> [PROBLEM STATEMENT]: When the word "against" appears in a line of the data below, list that line.

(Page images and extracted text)
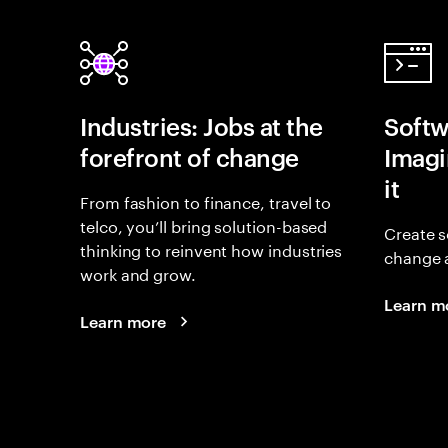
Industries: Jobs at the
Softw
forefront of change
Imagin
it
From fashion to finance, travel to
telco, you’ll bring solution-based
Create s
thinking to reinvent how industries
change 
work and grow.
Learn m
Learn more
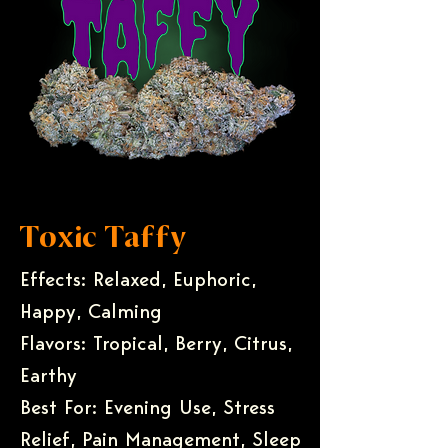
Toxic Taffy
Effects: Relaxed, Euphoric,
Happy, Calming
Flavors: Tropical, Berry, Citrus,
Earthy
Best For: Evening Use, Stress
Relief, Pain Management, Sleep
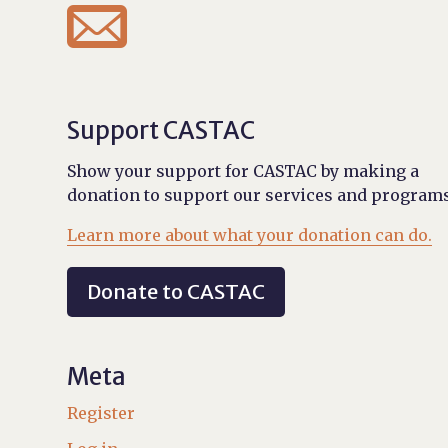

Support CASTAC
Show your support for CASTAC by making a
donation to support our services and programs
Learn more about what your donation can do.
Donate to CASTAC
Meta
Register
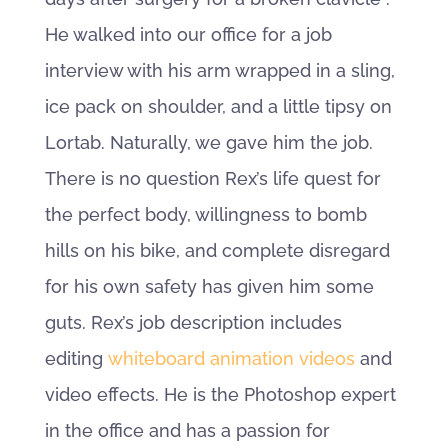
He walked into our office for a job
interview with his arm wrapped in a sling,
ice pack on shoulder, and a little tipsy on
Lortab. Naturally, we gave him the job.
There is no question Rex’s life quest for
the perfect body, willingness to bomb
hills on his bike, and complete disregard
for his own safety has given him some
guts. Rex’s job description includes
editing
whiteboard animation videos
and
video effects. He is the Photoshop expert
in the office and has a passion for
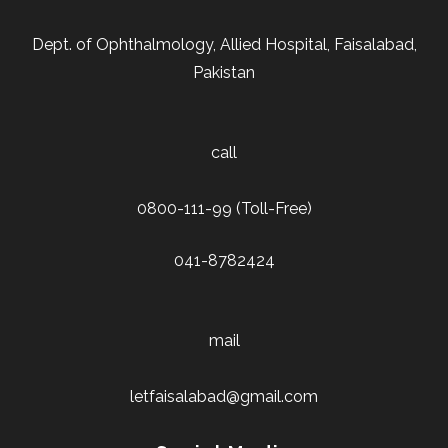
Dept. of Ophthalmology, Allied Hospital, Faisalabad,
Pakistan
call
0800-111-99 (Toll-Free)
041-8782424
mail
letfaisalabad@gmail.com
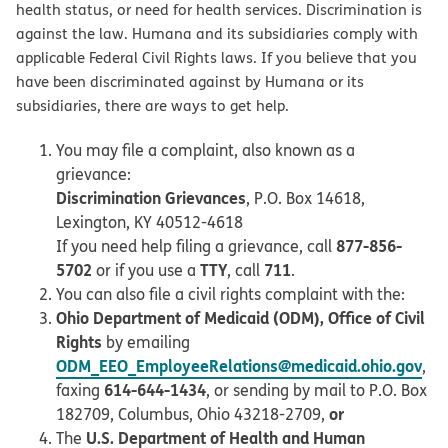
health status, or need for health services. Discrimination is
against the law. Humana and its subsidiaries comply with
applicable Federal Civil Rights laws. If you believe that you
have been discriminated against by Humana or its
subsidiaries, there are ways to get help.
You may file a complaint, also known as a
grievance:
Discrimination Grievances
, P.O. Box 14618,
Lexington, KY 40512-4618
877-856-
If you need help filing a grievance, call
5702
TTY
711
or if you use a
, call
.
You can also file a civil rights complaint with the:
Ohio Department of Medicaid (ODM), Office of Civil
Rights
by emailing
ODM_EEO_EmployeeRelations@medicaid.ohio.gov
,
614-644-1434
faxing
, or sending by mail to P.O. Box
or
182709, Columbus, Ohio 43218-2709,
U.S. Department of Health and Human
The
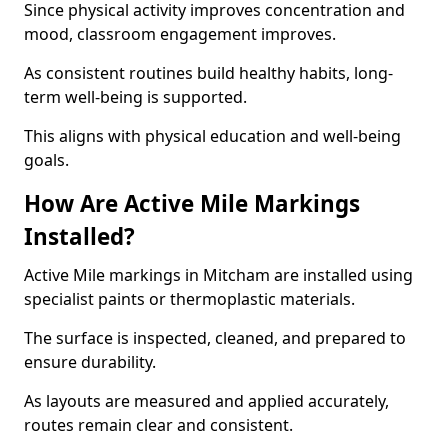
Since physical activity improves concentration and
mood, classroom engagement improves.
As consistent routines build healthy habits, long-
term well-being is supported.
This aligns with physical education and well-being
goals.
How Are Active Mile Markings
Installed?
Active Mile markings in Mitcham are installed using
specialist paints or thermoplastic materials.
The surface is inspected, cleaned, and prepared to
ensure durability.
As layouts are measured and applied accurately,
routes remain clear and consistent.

> [RESPONSE AREA]:
against the law. Humana and its subsidiaries comply with
have been discriminated against by Humana or its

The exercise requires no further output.